Orbital Debris and Kinetic Anti-satellite Concerns: How a “Kessler Syndrome” Threatens U.S. Use of Space Assets
IDA Ideas host Rhett Moeller spoke to IDA President Norton Schwartz, Joel Williamsen of the IDA Systems and Analyses Center’s Operational Evaluation Division, and James Heagy of the IDA Systems and Analyses Center’s Science and Technology Division about the threat of orbital debris and kinetic anti-satellite (ASAT) weapons to the economic and military value of satellites in low Earth orbit (LEO), especially satellite constellations. Many of the comments in this podcast arose during the IDA Forum on Orbital Debris Risks and Challenges, held on October 8–9, 2020, and attended by IDA researchers and decision makers from the Department of Defense (DoD), U.S. Air Force, Department of Commerce, NASA, Federal Aviation Administration, and Federal Communications Commission.

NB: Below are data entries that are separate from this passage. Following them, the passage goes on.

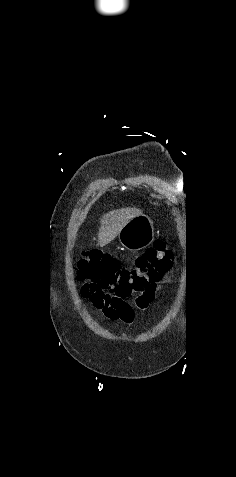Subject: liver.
I'll use <instances>...</instances> for the list:
<instances>
[{"instance_id": "obj_1", "label": "liver", "mask_w": 236, "mask_h": 477, "mask_svg": "<svg viewBox=\"0 0 236 477\" xmlns=\"http://www.w3.org/2000/svg\"><path fill=\"white\" fill-rule=\"evenodd\" d=\"M137 208H121L104 214L100 219L101 226L98 233V246H105L119 235L123 227L132 218L141 215Z\"/></svg>"}]
</instances>
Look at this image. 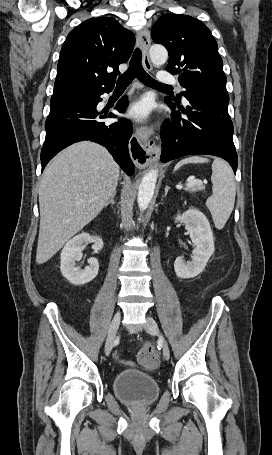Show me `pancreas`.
<instances>
[{
	"label": "pancreas",
	"instance_id": "obj_1",
	"mask_svg": "<svg viewBox=\"0 0 272 455\" xmlns=\"http://www.w3.org/2000/svg\"><path fill=\"white\" fill-rule=\"evenodd\" d=\"M186 190L191 192V193H194V192H197V191L204 190V187L203 186H194V187L187 188Z\"/></svg>",
	"mask_w": 272,
	"mask_h": 455
}]
</instances>
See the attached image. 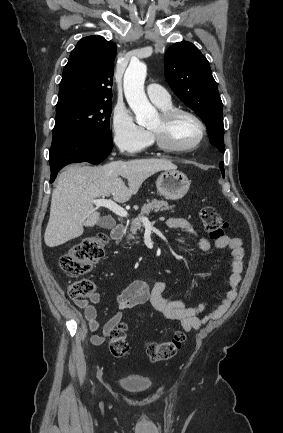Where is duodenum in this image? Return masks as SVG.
<instances>
[{"label":"duodenum","mask_w":283,"mask_h":433,"mask_svg":"<svg viewBox=\"0 0 283 433\" xmlns=\"http://www.w3.org/2000/svg\"><path fill=\"white\" fill-rule=\"evenodd\" d=\"M125 226L123 224H117L115 225L111 230V238L114 241H119L122 239V237L125 234Z\"/></svg>","instance_id":"1"}]
</instances>
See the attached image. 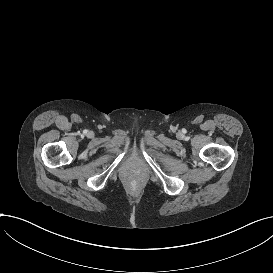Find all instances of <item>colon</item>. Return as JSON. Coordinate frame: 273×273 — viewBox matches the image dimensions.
I'll list each match as a JSON object with an SVG mask.
<instances>
[{
    "label": "colon",
    "mask_w": 273,
    "mask_h": 273,
    "mask_svg": "<svg viewBox=\"0 0 273 273\" xmlns=\"http://www.w3.org/2000/svg\"><path fill=\"white\" fill-rule=\"evenodd\" d=\"M140 188H141V184L139 181H137L135 179H132L129 181L128 189L130 192L137 193V192H139Z\"/></svg>",
    "instance_id": "5ec220e1"
}]
</instances>
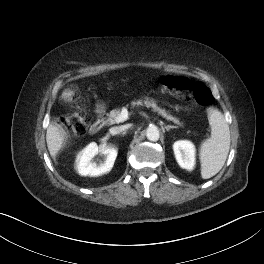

IDA has supported nearly 20 years of sponsored and independent research into the effects of orbital debris and ASAT weapons on satellite systems. This research has intensified in recent years due to the phenomenal growth in satellite constellations in LEO, and the DoD’s expected use of such constellations for national defense. Much of IDA’s work has centered on predicting the effect of orbital debris on spacecraft mission loss, both in the short term from collateral damage due to satellite collisions or ASAT tests and in the long term as the background orbital debris population continues to grow. This growth has led to what many researchers believe to be the beginning stages of a Kessler Syndrome, named after the original NASA researcher who predicted the onset of a self-sustaining debris growth environment as existing debris hits operating and nonoperating satellites, creating more debris. Such a debris environment increases the risk of losing reliable and safe access to affected regions of space.